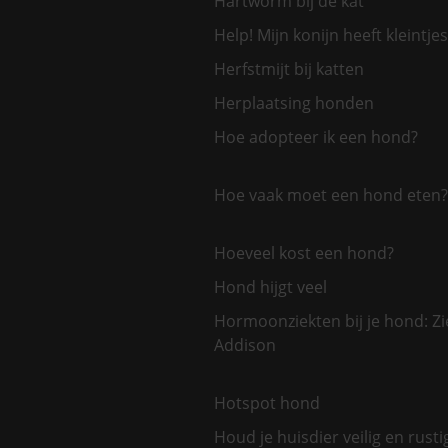
Hartworm bij de kat
Help! Mijn konijn heeft kleintjes
Herfstmijt bij katten
Herplaatsing honden
Hoe adopteer ik een hond?
Hoe vaak moet een hond eten?
Hoeveel kost een hond?
Hond hijgt veel
Hormoonziekten bij je hond: Zi
Addison
Hotspot hond
Houd je huisdier veilig en rusti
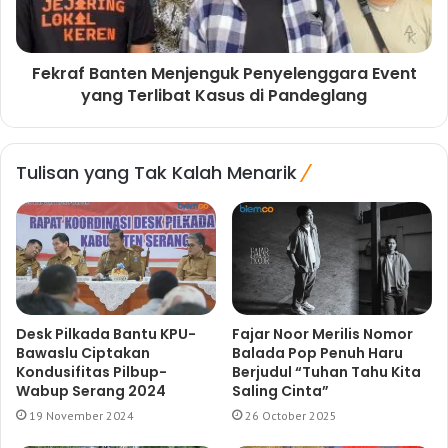
Fekraf Banten Menjenguk Penyelenggara Event
yang Terlibat Kasus di Pandeglang
Tulisan yang Tak Kalah Menarik
Desk Pilkada Bantu KPU-
Fajar Noor Merilis Nomor
Bawaslu Ciptakan
Balada Pop Penuh Haru
Kondusifitas Pilbup-
Berjudul “Tuhan Tahu Kita
Wabup Serang 2024
Saling Cinta”
19 November 2024
26 October 2025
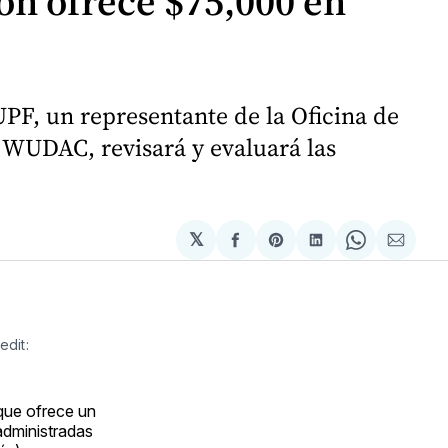
n ofrece $75,000 en
PF, un representante de la Oficina de
 WUDAC, revisará y evaluará las
𝕏
Compartir
Share
Compartir
Share
Compa
en
on
en
on
via
Facebook
Pinterest
LinkedIn
WhatsApp
Email
edit:
 que ofrece un
administradas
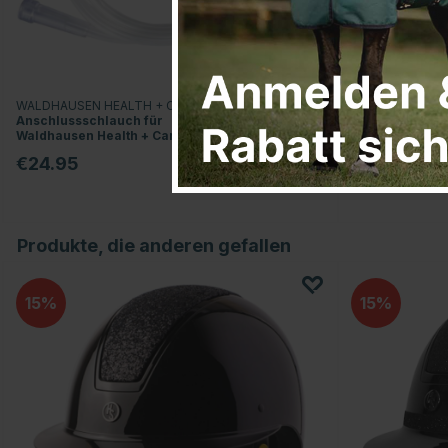
WALDHAUSEN HEALTH + CARE
WALDHAUSEN H
Anschlussschlauch für
Therapiegamas
Waldhausen Health + Care
Grau
Inhalator Transparent
€24.95
€27.95
Produkte, die anderen gefallen
15
15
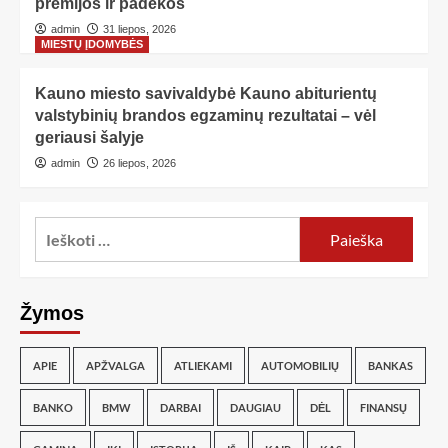
premijos ir padėkos
admin
31 liepos, 2026
MIESTŲ ĮDOMYBĖS
Kauno miesto savivaldybė Kauno abiturientų
valstybinių brandos egzaminų rezultatai – vėl
geriausi šalyje
admin
26 liepos, 2026
Žymos
APIE
APŽVALGA
ATLIEKAMI
AUTOMOBILIŲ
BANKAS
BANKO
BMW
DARBAI
DAUGIAU
DĖL
FINANSŲ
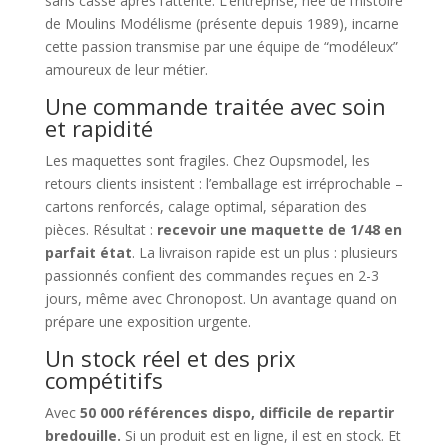
sans casse après l’attente. L’entreprise, née de l’histoire
de Moulins Modélisme (présente depuis 1989), incarne
cette passion transmise par une équipe de “modéleux”
amoureux de leur métier.
Une commande traitée avec soin
et rapidité
Les maquettes sont fragiles. Chez Oupsmodel, les
retours clients insistent : l’emballage est irréprochable –
cartons renforcés, calage optimal, séparation des
pièces. Résultat :
recevoir une maquette de 1/48 en
parfait état
. La livraison rapide est un plus : plusieurs
passionnés confient des commandes reçues en 2-3
jours, même avec Chronopost. Un avantage quand on
prépare une exposition urgente.
Un stock réel et des prix
compétitifs
Avec
50 000 références dispo, difficile de repartir
bredouille.
Si un produit est en ligne, il est en stock. Et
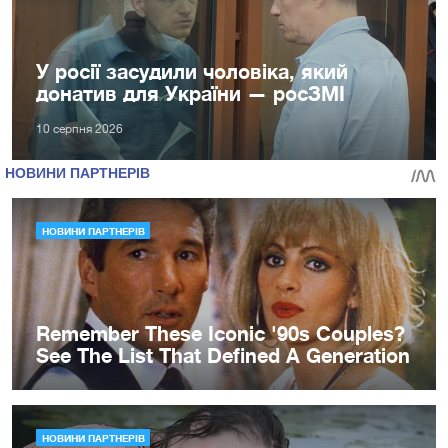
У росії засудили чоловіка, який
донатив для України — росЗМІ
10 серпня 2026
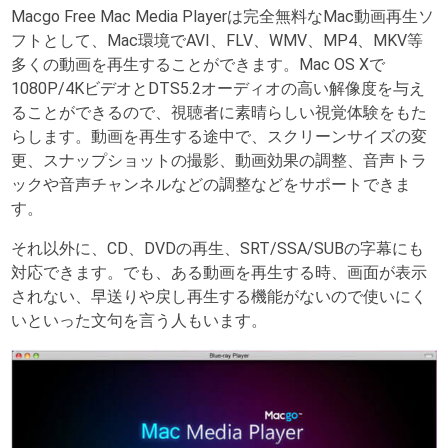
Macgo Free Mac Media Playerは完全無料なMac動画再生ソ
フトとして、Mac環境でAVI、FLV、WMV、MP4、MKV等
多くの動画を再生することができます。Mac OS Xで
1080P/4KビデオとDTS5.2オーディオの高い解像度を与え
ることができるので、視聴者に素晴らしい視覚体験をもた
らします。動画を再生する途中で、スクリーンサイズの変
更、スナップショットの撮影、動画効果の調整、音声トラ
ックや音声チャンネルなどの調整などをサポートできま
す。
それ以外に、CD、DVDの再生、SRT/SSA/SUBの字幕にも
対応できます。でも、ある動画を再生する時、画面が表示
されない、早送りや戻し再生する機能がないので使いにく
いといった文句を言う人もいます。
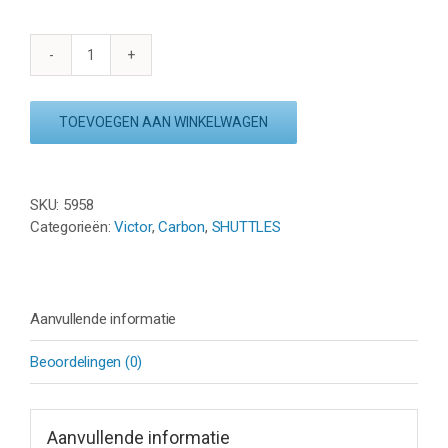
VICTOR
NCS
-
TOEVOEGEN AAN WINKELWAGEN
NEW
CARBONSONIC
(12
ST.)
SKU:
5958
aantal
Categorieën:
Victor
,
Carbon
,
SHUTTLES
Aanvullende informatie
Beoordelingen (0)
Aanvullende informatie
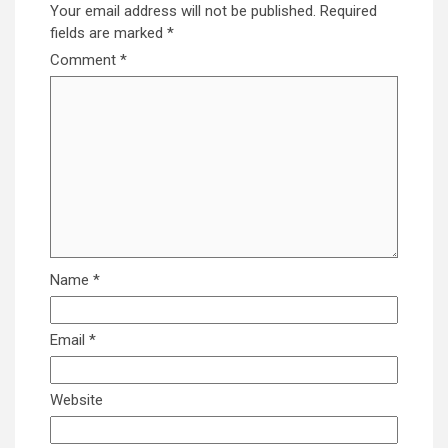
Your email address will not be published.
Required
fields are marked
*
Comment
*
Name
*
Email
*
Website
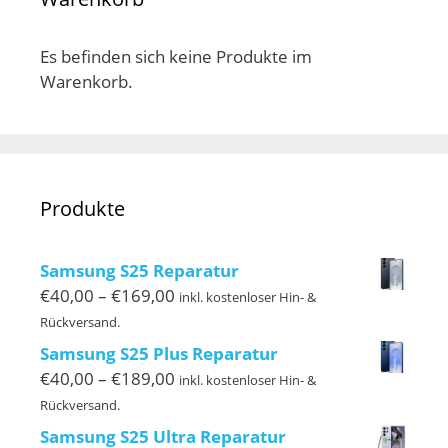
Es befinden sich keine Produkte im
Warenkorb.
Produkte
Samsung S25 Reparatur
Preisspanne:
€
40,00
–
€
169,00
inkl. kostenloser Hin- &
€40,00
Rückversand.
bis
Samsung S25 Plus Reparatur
€169,00
Preisspanne:
€
40,00
–
€
189,00
inkl. kostenloser Hin- &
€40,00
Rückversand.
bis
Samsung S25 Ultra Reparatur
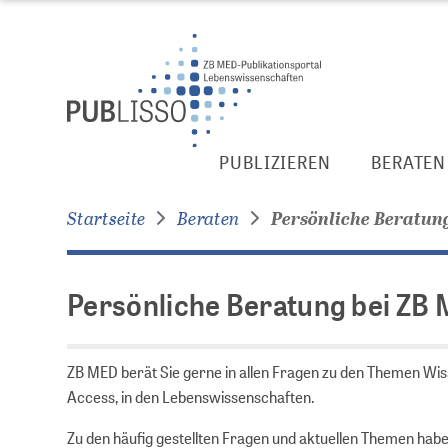
Zur
Zum
Seitennavigation
Inhalt
springen
springen
Persönliche
PUBLIZIEREN
BERATEN
Beratung
bei
Startseite
Beraten
Persönliche Beratun
ZB MED
Persönliche Beratung bei ZB
ZB MED berät Sie gerne in allen Fragen zu den Themen Wis
Access, in den Lebens­wissen­schaften.
Zu den häufig gestellten Fragen und aktuellen Themen hab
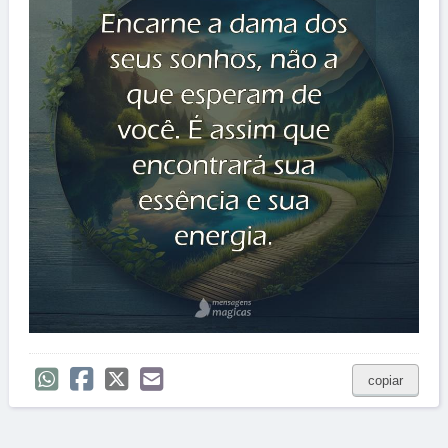
copiar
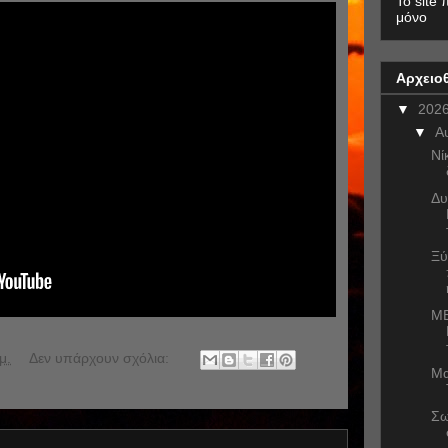
To site 
μόνο
Αρχειο
▼
202
▼
Α
Νί
Δυ
Ξύ
ME
μ.
Δεν υπάρχουν σχόλια:
Μα
Σω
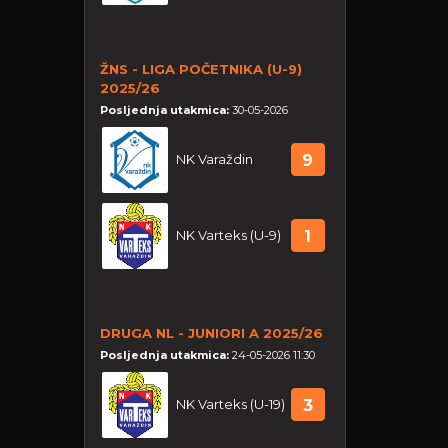
ŽNS - LIGA POČETNIKA (U-9)
2025/26
Posljednja utakmica:
30-05-2026
NK Varaždin
9
NK Varteks (U-9)
1
DRUGA NL - JUNIORI A 2025/26
Posljednja utakmica:
24-05-2026 11:30
NK Varteks (U-19)
3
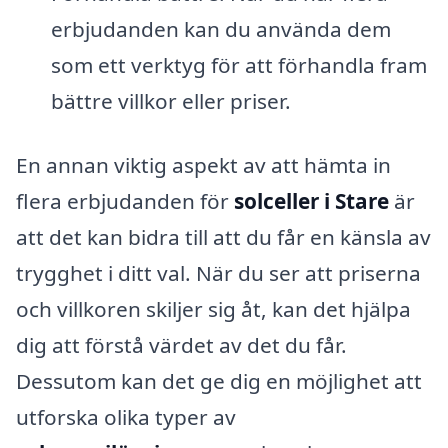
erbjudanden kan du använda dem
som ett verktyg för att förhandla fram
bättre villkor eller priser.
En annan viktig aspekt av att hämta in
flera erbjudanden för
solceller i Stare
är
att det kan bidra till att du får en känsla av
trygghet i ditt val. När du ser att priserna
och villkoren skiljer sig åt, kan det hjälpa
dig att förstå värdet av det du får.
Dessutom kan det ge dig en möjlighet att
utforska olika typer av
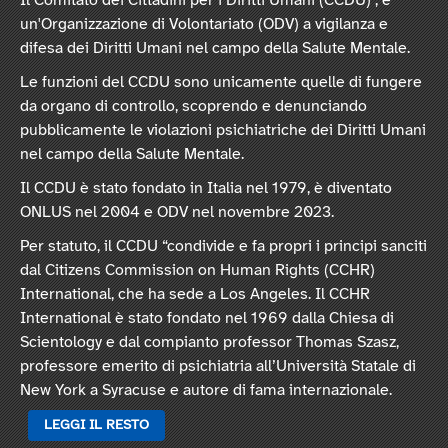
Il Comitato dei Cittadini per i Diritti Umani (CCDU) , è
un'Organizzazione di Volontariato (ODV) a vigilanza e
difesa dei Diritti Umani nel campo della Salute Mentale.
Le funzioni del CCDU sono unicamente quelle di fungere
da organo di controllo, scoprendo e denunciando
pubblicamente le violazioni psichiatriche dei Diritti Umani
nel campo della Salute Mentale.
Il CCDU è stato fondato in Italia nel 1979, è diventato
ONLUS nel 2004 e ODV nel novembre 2023.
Per statuto, il CCDU “condivide e fa propri i principi sanciti
dal Citizens Commission on Human Rights (CCHR)
International, che ha sede a Los Angeles. Il CCHR
International è stato fondato nel 1969 dalla Chiesa di
Scientology e dal compianto professor Thomas Szasz,
professore emerito di psichiatria all’Università Statale di
New York a Syracuse e autore di fama internazionale.
LEGGI IL RESTO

| EXERCISE REQUIREMENTS |
Within the data above, pick out all lines holding the word "Diritti".

| YOUR RESPONSE |
Il Comitato dei Cittadini per i Diritti Umani (CCDU) , è
difesa dei Diritti Umani nel campo della Salute Mentale.
pubblicamente le violazioni psichiatriche dei Diritti Umani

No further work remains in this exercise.